:: Supplied material ::
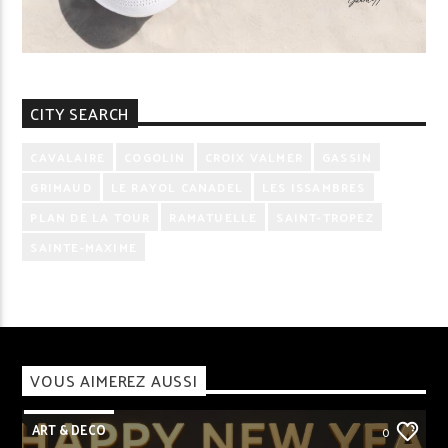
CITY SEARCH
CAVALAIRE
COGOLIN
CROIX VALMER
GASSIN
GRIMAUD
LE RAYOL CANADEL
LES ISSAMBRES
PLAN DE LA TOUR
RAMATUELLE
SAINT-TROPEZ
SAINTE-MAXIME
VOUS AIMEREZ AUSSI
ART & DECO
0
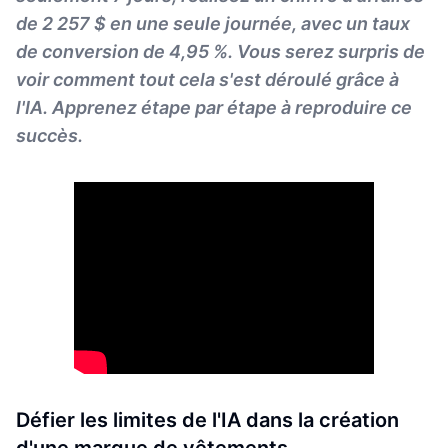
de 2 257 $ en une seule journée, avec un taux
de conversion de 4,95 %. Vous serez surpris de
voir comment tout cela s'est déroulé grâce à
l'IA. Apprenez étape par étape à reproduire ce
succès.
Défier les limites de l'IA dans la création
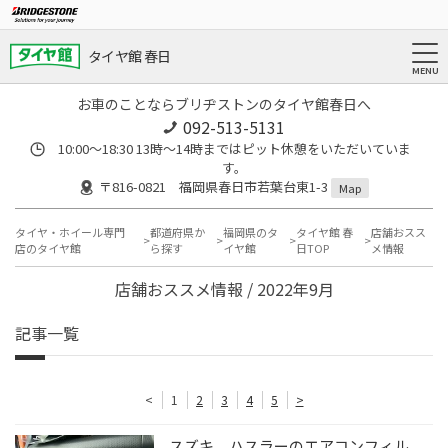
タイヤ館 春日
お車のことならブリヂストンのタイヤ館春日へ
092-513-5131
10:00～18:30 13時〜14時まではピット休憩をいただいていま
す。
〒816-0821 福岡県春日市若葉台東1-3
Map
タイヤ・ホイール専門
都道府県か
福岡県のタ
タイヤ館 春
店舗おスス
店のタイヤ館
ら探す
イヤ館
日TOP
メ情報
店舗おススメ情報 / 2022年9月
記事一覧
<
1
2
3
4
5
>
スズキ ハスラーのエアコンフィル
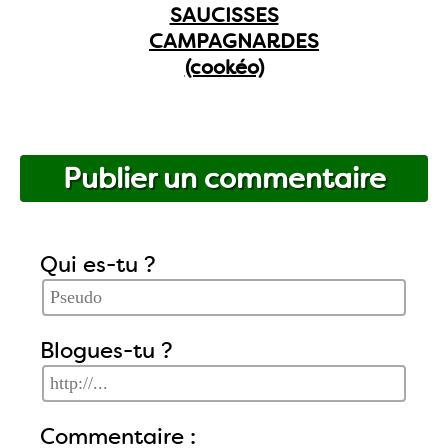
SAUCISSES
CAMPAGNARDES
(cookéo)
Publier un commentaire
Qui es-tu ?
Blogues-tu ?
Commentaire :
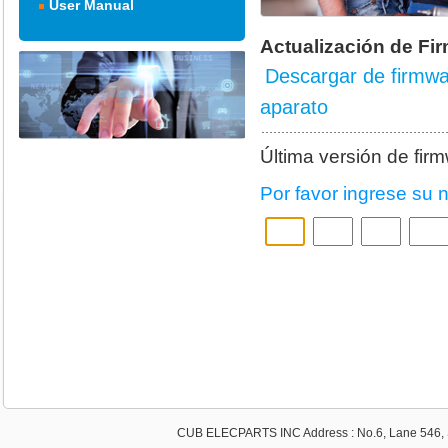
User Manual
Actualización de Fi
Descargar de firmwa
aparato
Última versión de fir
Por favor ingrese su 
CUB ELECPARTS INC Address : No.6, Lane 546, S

==

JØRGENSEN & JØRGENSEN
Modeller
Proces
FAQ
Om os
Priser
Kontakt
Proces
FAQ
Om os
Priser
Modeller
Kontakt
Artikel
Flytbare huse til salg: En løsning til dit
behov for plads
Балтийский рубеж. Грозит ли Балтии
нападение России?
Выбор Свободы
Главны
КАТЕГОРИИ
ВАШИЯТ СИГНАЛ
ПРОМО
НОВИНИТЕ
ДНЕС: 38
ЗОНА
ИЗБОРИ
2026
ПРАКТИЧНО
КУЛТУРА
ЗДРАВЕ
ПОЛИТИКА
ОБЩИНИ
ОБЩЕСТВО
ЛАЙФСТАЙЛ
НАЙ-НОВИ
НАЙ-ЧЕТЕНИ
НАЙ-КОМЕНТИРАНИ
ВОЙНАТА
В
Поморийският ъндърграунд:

:: Required action ::
Please copy out from the data above, without any picture, exactly the lines running from the one that holds "l'IA. Apprenez étape" through the one that holds "CUB ELECPARTS INC Address : No.6, Lane 546, S", and nothing beyond them.

:: Result ::
l'IA. Apprenez étape par étape à reproduire ce
succès.
Défier les limites de l'IA dans la création
タイヤ館 春日
お車のことならブリヂストンのタイヤ館春日へ
092-513-5131
10:00～18:30 13時〜14時まではピット休憩をいただいていま
す。
〒816-0821 福岡県春日市若葉台東1-3
Map
タイヤ・ホイール専門
都道府県か
福岡県のタ
タイヤ館 春
店舗おスス
店のタイヤ館
ら探す
イヤ館
日TOP
メ情報
店舗おススメ情報 / 2022年9月
記事一覧
<
1
2
3
4
5
>
スズキ ハスラーのエアコンフィル
SAUCISSES
CAMPAGNARDES
(cookéo)
Publier un commentaire
Qui es-tu ?
Blogues-tu ?
Commentaire :
User Manual
Actualización de Fi
Descargar de firmwa
aparato
Última versión de fir
Por favor ingrese su 
CUB ELECPARTS INC Address : No.6, Lane 546, S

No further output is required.